Once we were clean and dressed for bed, he did lie down with me again.
"I would have done far worse for you, Bunny, you know that," he said against my neck.
"I know." I squeezed his hand which lay on my hip. "Thank you, Raffles."
I slept soundly that night, secure in his arms.
We rose early in case there should be a hue and cry over the sabotaged gargoyle. It would not do to be discovered cuddled up so cozily when all we had to do was leave quietly and have all the privacy we wanted back at the Albany.
By the time we got downstairs, there was a cluster of cricketers standing around Oliver, looking at the ruined remains of the gargoyle. The parquet was dusted with plaster, the fake now unmistakable to even the least archaeologically minded of onlookers.
"I say, old man, I think you've been had," Raffles said casually.
Oliver's immediate response was to grab Raffles and slam him into the wall. "You."
"Oliver!" Lady Lewton exclaimed. "What on Earth has gotten into you?"
Raffles said nothing, his eyes never leaving Oliver's. He calmly removed Oliver's hands from his shoulders. "Someone has duped you," he said, not breaking eye contact. "That is what you will want to tell the archaeologists. I'm sure they'll be arriving soon."
Oliver stepped back. "Mr. Raffles was just going, my dear."
"Yes," Raffles agreed. "And Mr. Manders with me. We thank you for your hospitality."
We took the nine-fifteen. I had thought Raffles might have wanted to see the rest of the fallout of Oliver's duplicity, but he was remarkably unconcerned, even for having been hurried off with only tea and buns at the station for breakfast.
I was glad we had a compartment to ourselves; I don't think I could have stood not to touch him.
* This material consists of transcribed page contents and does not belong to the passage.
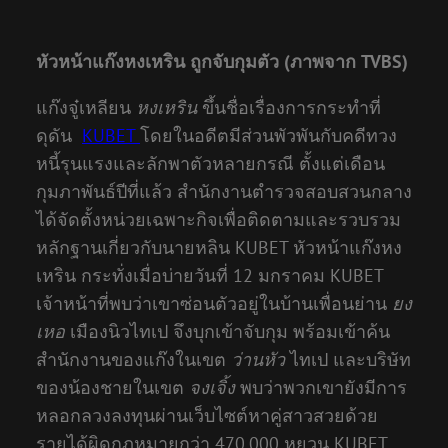
หัวหน้าแก๊งหงเหริน ถูกจับกุมตัว (ภาพจาก TVBS)
แก๊งจู๋เหลียน
หงเหริน
ขึ้นชื่อเรื่องการกระทำที่
ดุดัน
KUBET
โดยในอดีตมีส่วนพัวพันกับคดีทวง
หนี้รุนแรงและลักพาตัวหลายกรณี ตั้งแต่เดือน
กุมภาพันธ์ปีที่แล้ว สำนักงานตำรวจสอบสวนกลาง
ได้จัดตั้งหน่วยเฉพาะกิจเพื่อติดตามและรวบรวม
หลักฐานเกี่ยวกับนายหลิน KUBET หัวหน้าแก๊งหง
เหริน กระทั่งเมื่อบ่ายวันที่ 12 มกราคม KUBET
เจ้าหน้าที่พบว่าเขาซ่อนตัวอยู่ในบ้านเพื่อนย่าน
ยง
เหอ
เมืองนิวไทเป จึงบุกเข้าจับกุม พร้อมเข้าค้น
สำนักงานของแก๊งในเขต
ว่านหัว
ไทเป และบริษัท
ของน้องชายในเขต
จงเจิ้ง
พบว่าพวกเขายังมีการ
หลอกลวงลงทุนผ่านเว็บไซต์หาคู่สาวสวยด้วย
รายได้ผิดกฎหมายกว่า 470,000 หยวน KUBET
We sat next to each other, arms entwined.
"Oh, I have something for you, Bunny," Raffles said presently.
And he dropped a pair of cufflinks into my hand.
"Raffles, I told you not to—!"
"Look more closely, Bunny. Is that not our school's seal and your initials?"
My face burned with shame again; they indeed were identical to the ones Raffles himself wore.
"You must have lost them," he said. I appreciated his trying to preserve my dignity, but I could not let him.
"I gave them to him. Years ago."
"Naturally. I didn't think it would have been recently." He kissed my temple. "I have one more question and then we will never speak of this again. What did you do with what he gave you? I assume it was that sort of transaction."
My face reddened again, though this time it was not entirely from shame. I risked dropping my arm about his shoulders; he seemed to like that. "I pawned his ring. It was the first thing I pawned, actually, in that period when I was in difficulties."
"I remember it very well, for it brought us together again." He was smiling a silly smile I had never seen on his face before.
"When we get home, you must write your article."
"No," I said firmly, kissing him. "When we get home, we are going to bed."
This seemed to please him immensely.